I’ve always wanted pictures of a cover crop peeking out from underneath of a light blanket of sparkling white snow. It’s turned into a game of ‘caption this!’ – “cover crop under cover” or something else super cheesy. But really, it’s an instant visual story: a winter scene, a green crop gently flocked with snowflakes, green plants apparent where the wind had whipped the snow and left behind bare spots on the ground. It’s the perfect visual of life that messes with our standard notion of nature being dead and frozen in the winter.
A few weeks ago, I was on my way home from my annual meeting with the banker to go over the previous year’s balance sheet and this coming year’s crop plan and stumbled across the perfect opportunity to finally get this photo. Early winter sunsets in combination with my 9-to-5 job makes it a little difficult to get out to the field while it’s still light out, but I hit the trifecta on this day: daylight, a light snow that had started melting off, and a cover crop that was tall enough to actually look like a cover crop.
This particular cover crop was planted during the last week of October 2020. Our farm has come a long way since the very first cover crop we planted about five years ago. But before that was when my dad and my uncle (the two primary operators on our 500-acre farm) started to experiment with different techniques that radically changed the way they farmed. Ever since my grandpa retired and they began farming together in 1999, they’ve been toying with different practices. First, it was reducing tillage. Then it was no-till. Then it was some tillage plus cover crops. I remember the first cover crops seeded were a mix of tillage radishes and cereal rye (I totally dug up one of the tillage radishes for an Instagram photo…don’t tell Dad). The next year, it was crimson clover. They quickly figured out cereal rye was a great option for our fields – it’s relatively inexpensive, it germinates quickly in the fall, and it turns out it’s really nice to plant soybeans into the following spring. Of course, there’s been challenges along the way, like a wet spring in 2019 that kept us out of the field but created the perfect conditions for the cereal rye to take off like crazy. That was the year we planted soybeans into a six-foot-tall sea of green, which actually worked out really well except for having to clean long stems of rye out from the closing wheels on the planter every couple of rounds. But you learn from your experiences, right?

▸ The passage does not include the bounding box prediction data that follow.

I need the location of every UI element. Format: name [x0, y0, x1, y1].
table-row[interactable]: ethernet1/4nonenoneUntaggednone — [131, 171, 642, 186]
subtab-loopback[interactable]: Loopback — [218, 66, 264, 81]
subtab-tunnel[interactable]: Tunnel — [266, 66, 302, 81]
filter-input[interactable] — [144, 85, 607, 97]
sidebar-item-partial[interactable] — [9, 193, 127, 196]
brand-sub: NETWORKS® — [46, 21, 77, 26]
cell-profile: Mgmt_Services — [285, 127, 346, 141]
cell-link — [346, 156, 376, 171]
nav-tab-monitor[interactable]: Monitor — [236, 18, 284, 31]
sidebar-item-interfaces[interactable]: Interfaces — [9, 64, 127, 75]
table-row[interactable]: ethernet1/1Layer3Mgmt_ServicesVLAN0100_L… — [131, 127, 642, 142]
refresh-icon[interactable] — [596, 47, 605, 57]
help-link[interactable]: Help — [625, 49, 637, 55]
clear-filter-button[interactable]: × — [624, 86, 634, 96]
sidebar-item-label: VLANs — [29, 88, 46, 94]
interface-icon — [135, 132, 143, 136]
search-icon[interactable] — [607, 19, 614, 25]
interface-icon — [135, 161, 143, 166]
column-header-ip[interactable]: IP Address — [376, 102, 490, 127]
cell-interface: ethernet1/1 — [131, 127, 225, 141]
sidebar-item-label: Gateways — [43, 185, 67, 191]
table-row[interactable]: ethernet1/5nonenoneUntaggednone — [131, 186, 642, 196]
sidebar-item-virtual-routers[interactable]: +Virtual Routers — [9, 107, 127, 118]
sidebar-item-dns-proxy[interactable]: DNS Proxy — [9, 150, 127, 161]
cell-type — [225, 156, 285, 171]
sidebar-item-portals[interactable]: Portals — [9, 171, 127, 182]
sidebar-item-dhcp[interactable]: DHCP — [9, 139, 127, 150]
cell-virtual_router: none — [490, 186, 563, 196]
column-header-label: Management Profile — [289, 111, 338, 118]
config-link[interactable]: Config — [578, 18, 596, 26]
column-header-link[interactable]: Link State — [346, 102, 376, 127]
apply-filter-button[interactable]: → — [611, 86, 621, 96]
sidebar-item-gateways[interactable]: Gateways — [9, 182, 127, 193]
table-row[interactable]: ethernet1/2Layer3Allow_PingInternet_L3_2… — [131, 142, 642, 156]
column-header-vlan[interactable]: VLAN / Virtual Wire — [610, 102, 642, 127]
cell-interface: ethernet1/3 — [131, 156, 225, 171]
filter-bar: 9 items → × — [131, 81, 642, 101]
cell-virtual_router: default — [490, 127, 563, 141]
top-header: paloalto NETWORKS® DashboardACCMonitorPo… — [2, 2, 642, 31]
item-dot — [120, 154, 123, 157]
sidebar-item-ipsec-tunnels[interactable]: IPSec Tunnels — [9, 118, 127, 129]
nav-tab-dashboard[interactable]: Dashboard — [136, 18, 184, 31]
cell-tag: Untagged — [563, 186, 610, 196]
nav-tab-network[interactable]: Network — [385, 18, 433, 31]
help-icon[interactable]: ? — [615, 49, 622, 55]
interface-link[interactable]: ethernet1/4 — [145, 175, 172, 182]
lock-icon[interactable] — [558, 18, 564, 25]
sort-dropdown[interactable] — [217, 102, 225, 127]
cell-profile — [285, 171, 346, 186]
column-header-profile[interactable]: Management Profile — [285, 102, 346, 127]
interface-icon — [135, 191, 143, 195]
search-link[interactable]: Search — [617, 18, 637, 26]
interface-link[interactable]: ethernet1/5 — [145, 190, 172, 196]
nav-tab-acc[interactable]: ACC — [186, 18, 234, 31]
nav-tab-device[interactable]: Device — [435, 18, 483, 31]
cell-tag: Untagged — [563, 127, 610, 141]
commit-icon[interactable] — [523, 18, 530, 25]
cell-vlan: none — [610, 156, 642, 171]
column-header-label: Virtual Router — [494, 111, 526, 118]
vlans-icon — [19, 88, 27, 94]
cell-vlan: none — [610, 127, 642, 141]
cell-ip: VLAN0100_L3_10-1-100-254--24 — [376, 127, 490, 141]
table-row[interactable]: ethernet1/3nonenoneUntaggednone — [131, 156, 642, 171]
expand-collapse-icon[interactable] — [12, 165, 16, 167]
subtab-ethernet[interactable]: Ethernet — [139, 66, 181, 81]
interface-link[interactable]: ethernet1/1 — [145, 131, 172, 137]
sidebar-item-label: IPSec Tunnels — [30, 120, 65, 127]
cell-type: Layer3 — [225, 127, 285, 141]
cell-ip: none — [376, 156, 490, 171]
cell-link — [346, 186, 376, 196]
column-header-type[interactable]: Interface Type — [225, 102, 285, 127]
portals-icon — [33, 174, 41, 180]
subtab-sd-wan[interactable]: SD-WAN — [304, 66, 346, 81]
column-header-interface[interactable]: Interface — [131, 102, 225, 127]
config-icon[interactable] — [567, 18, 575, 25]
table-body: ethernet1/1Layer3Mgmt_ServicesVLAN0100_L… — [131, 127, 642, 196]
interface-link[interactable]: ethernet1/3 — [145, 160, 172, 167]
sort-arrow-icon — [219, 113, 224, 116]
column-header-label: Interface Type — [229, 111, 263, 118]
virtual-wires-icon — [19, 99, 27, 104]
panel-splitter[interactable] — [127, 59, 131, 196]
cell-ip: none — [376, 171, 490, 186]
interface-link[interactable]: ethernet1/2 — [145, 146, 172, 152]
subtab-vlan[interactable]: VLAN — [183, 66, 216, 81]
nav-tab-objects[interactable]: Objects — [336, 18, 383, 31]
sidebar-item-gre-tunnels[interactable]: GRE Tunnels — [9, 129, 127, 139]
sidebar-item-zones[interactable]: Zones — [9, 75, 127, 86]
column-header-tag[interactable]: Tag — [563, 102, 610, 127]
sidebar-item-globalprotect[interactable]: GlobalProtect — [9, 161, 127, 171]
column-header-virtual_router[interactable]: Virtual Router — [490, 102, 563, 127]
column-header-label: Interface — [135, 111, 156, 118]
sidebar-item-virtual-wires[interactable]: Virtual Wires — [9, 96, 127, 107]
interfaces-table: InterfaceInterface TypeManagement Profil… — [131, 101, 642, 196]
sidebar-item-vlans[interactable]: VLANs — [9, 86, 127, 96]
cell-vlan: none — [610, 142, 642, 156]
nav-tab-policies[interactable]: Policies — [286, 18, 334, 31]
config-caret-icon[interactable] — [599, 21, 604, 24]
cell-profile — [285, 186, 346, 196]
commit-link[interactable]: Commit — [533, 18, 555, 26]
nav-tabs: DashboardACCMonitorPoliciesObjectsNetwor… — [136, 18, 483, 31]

That’s where the cover-crop-in-snow photo was taken. My dad announced plans last summer that he wanted to adapt the planter to be able to plant our own cereal rye in the fall, immediately after harvest. Previously, we would have someone either fly the cover crop seed over the standing corn field a few weeks before harvest or they would mix it in with a little potash and spread it over the field soon after the field had been harvested.
I’m sure neighbors will recall 2020 as the year we went crazy. I planted my very first corn crop on my own slice of rich, black central Illinois soil last spring, so keep in mind that this also marked the year that I started farming. (Coincidence?)

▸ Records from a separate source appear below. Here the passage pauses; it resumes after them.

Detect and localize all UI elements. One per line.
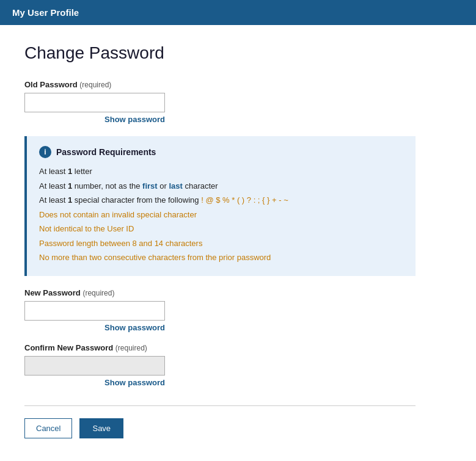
header-title: My User Profile xyxy=(12,7,79,18)
list-item: Does not contain an invalid special char… xyxy=(39,209,403,221)
main-content: Change Password Old Password (required) … xyxy=(0,25,440,457)
confirm-password-required: (required) xyxy=(115,344,147,352)
button-row: Cancel Save xyxy=(24,418,416,438)
old-password-label: Old Password (required) xyxy=(24,80,416,89)
old-password-group: Old Password (required) Show password xyxy=(24,80,416,124)
old-password-required: (required) xyxy=(79,81,111,89)
list-item: At least 1 letter xyxy=(39,165,403,178)
new-password-input[interactable] xyxy=(24,301,165,321)
requirements-list: At least 1 letter At least 1 number, not… xyxy=(39,165,403,264)
requirements-heading: Password Requirements xyxy=(56,147,156,157)
confirm-password-show-toggle[interactable]: Show password xyxy=(24,378,165,387)
new-password-required: (required) xyxy=(82,289,114,297)
confirm-password-label: Confirm New Password (required) xyxy=(24,343,416,352)
save-button[interactable]: Save xyxy=(79,418,123,438)
old-password-show-toggle[interactable]: Show password xyxy=(24,115,165,124)
app-header: My User Profile xyxy=(0,0,476,25)
info-icon: i xyxy=(39,146,51,158)
list-item: Password length between 8 and 14 charact… xyxy=(39,238,403,250)
cancel-button[interactable]: Cancel xyxy=(24,418,72,438)
new-password-group: New Password (required) Show password xyxy=(24,288,416,332)
list-item: Not identical to the User ID xyxy=(39,223,403,235)
password-requirements-box: i Password Requirements At least 1 lette… xyxy=(24,136,416,276)
old-password-input[interactable] xyxy=(24,93,165,112)
confirm-password-input[interactable] xyxy=(24,356,165,376)
new-password-label: New Password (required) xyxy=(24,288,416,297)
list-item: At least 1 special character from the fo… xyxy=(39,194,403,206)
form-divider xyxy=(24,405,416,406)
new-password-show-toggle[interactable]: Show password xyxy=(24,323,165,332)
list-item: No more than two consecutive characters … xyxy=(39,252,403,264)
page-title: Change Password xyxy=(24,43,416,63)
requirements-header: i Password Requirements xyxy=(39,146,403,158)
confirm-password-group: Confirm New Password (required) Show pas… xyxy=(24,343,416,387)
list-item: At least 1 number, not as the first or l… xyxy=(39,180,403,192)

2020 was the first year we planted cover crops on every (next year’s) soybean field. I have a great photo of the combine harvesting corn in the back of my grandma’s field and the planter planting cereal rye in the foreground, which is not something you typically see in central Illinois in late October. We didn’t stop there. Literally overnight, all of our 2021 corn fields were strip tilled, with one trial corn field planted to cereal rye and strip tilled in offset rows.
As you can probably tell from this story, my family is a classic case of on-farm experimentation. Most farmers participate in this to some degree. We just happen to be fascinated with plants that grow in the winter and take off in the spring before planting, making us look a little crazy. Over time, my dad and uncle have figured out what works for each field ahead of each crop, moving our farm to very little tillage today. Now that the farm-wide soybean cover crop strategy is underway, I would suspect that we consider expanding the strip-till-plus-cover-crop-ahead-of-corn strategy for the 2022 crop year provided that all goes well with the single-field experiment this year. Planting cereal rye with the planter seemed to work out well this year, so I expect that to continue, as well. Future experiments will likely include things related to nutrient management, probably tweaking application rates in accordance with University of Illinois guidelines and our field story as told by soil samples, and possibly adding another variety to the cover crop mix.

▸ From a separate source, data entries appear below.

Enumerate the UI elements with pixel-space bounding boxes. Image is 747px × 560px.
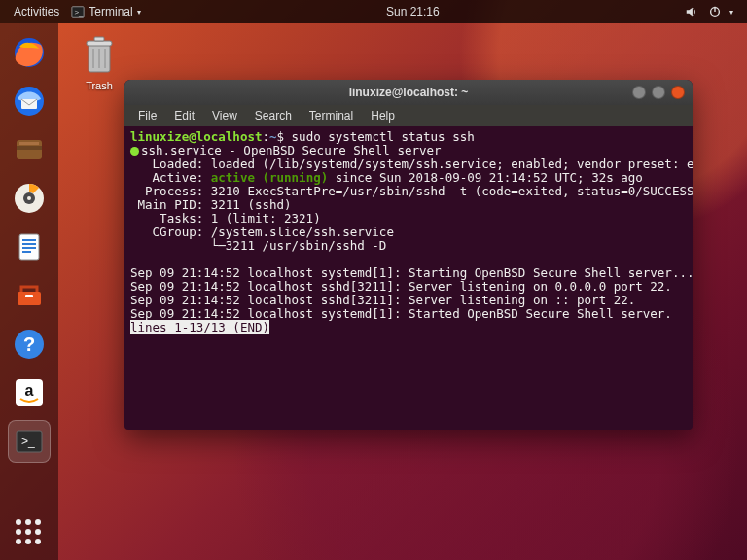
prompt-user: linuxize@localhost <box>130 129 262 144</box>
svg-text:a: a <box>25 382 34 399</box>
log-line: Sep 09 21:14:52 localhost systemd[1]: St… <box>130 265 693 280</box>
document-icon <box>12 229 47 264</box>
svg-text:>_: >_ <box>75 8 85 17</box>
activities-label: Activities <box>14 5 59 18</box>
terminal-viewport[interactable]: linuxize@localhost:~$ sudo systemctl sta… <box>124 126 693 430</box>
minimize-button[interactable] <box>632 86 646 99</box>
status-dot-icon <box>130 147 139 156</box>
show-applications[interactable] <box>16 519 43 546</box>
svg-text:?: ? <box>23 333 35 355</box>
dock-help[interactable]: ? <box>8 323 51 366</box>
desktop-trash[interactable]: Trash <box>72 33 126 91</box>
chevron-down-icon: ▾ <box>729 8 733 17</box>
dock-thunderbird[interactable] <box>8 80 51 122</box>
svg-rect-6 <box>94 37 104 41</box>
dock-firefox[interactable] <box>8 31 51 74</box>
power-icon <box>708 5 722 18</box>
clock[interactable]: Sun 21:16 <box>380 5 445 18</box>
window-controls <box>632 86 685 99</box>
process-line: Process: 3210 ExecStartPre=/usr/sbin/ssh… <box>130 184 693 198</box>
tasks-line: Tasks: 1 (limit: 2321) <box>130 211 321 226</box>
prompt-path: ~ <box>269 129 277 144</box>
svg-rect-15 <box>19 142 39 145</box>
active-value: active (running) <box>211 170 328 185</box>
dock-terminal[interactable]: >_ <box>8 420 51 463</box>
help-icon: ? <box>12 327 47 362</box>
maximize-button[interactable] <box>652 86 665 99</box>
dock-amazon[interactable]: a <box>8 371 51 414</box>
cgroup-line2: └─3211 /usr/sbin/sshd -D <box>130 238 386 253</box>
system-status-area[interactable]: ▾ <box>679 5 739 18</box>
pager-status: lines 1-13/13 (END) <box>130 320 269 334</box>
gnome-top-bar: Activities >_ Terminal ▾ Sun 21:16 ▾ <box>0 0 747 23</box>
menu-terminal[interactable]: Terminal <box>302 107 361 124</box>
svg-text:>_: >_ <box>21 435 35 448</box>
clock-label: Sun 21:16 <box>386 5 440 18</box>
dock-files[interactable] <box>8 128 51 171</box>
svg-point-18 <box>27 196 31 200</box>
activities-button[interactable]: Activities <box>8 5 65 18</box>
loaded-line: Loaded: loaded (/lib/systemd/system/ssh.… <box>130 157 693 171</box>
app-menu-label: Terminal <box>89 5 132 18</box>
menu-file[interactable]: File <box>130 107 164 124</box>
menu-view[interactable]: View <box>204 107 245 124</box>
prompt-dollar: $ <box>277 129 292 144</box>
log-line: Sep 09 21:14:52 localhost sshd[3211]: Se… <box>130 279 672 294</box>
terminal-menubar: File Edit View Search Terminal Help <box>124 105 693 126</box>
active-rest: since Sun 2018-09-09 21:14:52 UTC; 32s a… <box>328 170 643 185</box>
dock-writer[interactable] <box>8 226 51 268</box>
svg-rect-14 <box>17 146 42 150</box>
active-label: Active: <box>130 170 211 185</box>
trash-icon <box>80 33 119 76</box>
prompt-colon: : <box>262 129 269 144</box>
volume-icon <box>685 5 698 18</box>
window-title: linuxize@localhost: ~ <box>124 86 693 99</box>
firefox-icon <box>12 35 47 70</box>
svg-rect-25 <box>25 295 33 298</box>
terminal-window: linuxize@localhost: ~ File Edit View Sea… <box>124 80 693 430</box>
service-line: ssh.service - OpenBSD Secure Shell serve… <box>141 143 442 158</box>
apps-grid-icon <box>16 519 43 546</box>
cgroup-line1: CGroup: /system.slice/ssh.service <box>130 225 394 239</box>
mainpid-line: Main PID: 3211 (sshd) <box>130 197 292 212</box>
files-icon <box>12 132 47 167</box>
app-menu[interactable]: >_ Terminal ▾ <box>65 5 146 18</box>
trash-label: Trash <box>72 80 126 91</box>
dock-software[interactable] <box>8 274 51 317</box>
menu-help[interactable]: Help <box>363 107 403 124</box>
svg-rect-24 <box>18 292 41 305</box>
ubuntu-dock: ? a >_ <box>0 23 58 560</box>
dock-rhythmbox[interactable] <box>8 177 51 220</box>
music-icon <box>12 181 47 216</box>
close-button[interactable] <box>671 86 685 99</box>
chevron-down-icon: ▾ <box>137 8 141 17</box>
command-text: sudo systemctl status ssh <box>292 129 475 144</box>
software-icon <box>12 278 47 313</box>
svg-rect-5 <box>87 41 112 46</box>
menu-edit[interactable]: Edit <box>166 107 202 124</box>
window-titlebar[interactable]: linuxize@localhost: ~ <box>124 80 693 105</box>
terminal-icon: >_ <box>71 5 85 18</box>
menu-search[interactable]: Search <box>247 107 300 124</box>
terminal-icon: >_ <box>12 424 47 459</box>
thunderbird-icon <box>12 84 47 119</box>
log-line: Sep 09 21:14:52 localhost sshd[3211]: Se… <box>130 293 635 307</box>
amazon-icon: a <box>12 375 47 410</box>
log-line: Sep 09 21:14:52 localhost systemd[1]: St… <box>130 306 672 321</box>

Ultimately, I feel that our farm is on the right track for what is being asked of farmers in the face of changes we’re seeing in our global climate. Cover crops and reduced tillage are thought to be great opportunities to sequester carbon. And then there’s the long-term desire to be more conscientious of nutrient management on farms – that’s really what got us interested with cover crops to begin with. But what drives us is the results we’re seeing that positively impact our productivity. Cover crops have helped us with weed suppression – in fact, we still have residue from when the cereal rye got so tall in spring 2019. We think that cover crops help hold on to nutrients, like nitrogen, over the winter, making it easily available to the new crop in the spring. We feel that the cereal rye helps with water infiltration, making it possible to plant fields a little sooner during wet springs.
They say you only get 40 harvests in your career, so I look forward to seeing how my first year of farming compares to the practices used in my 40th.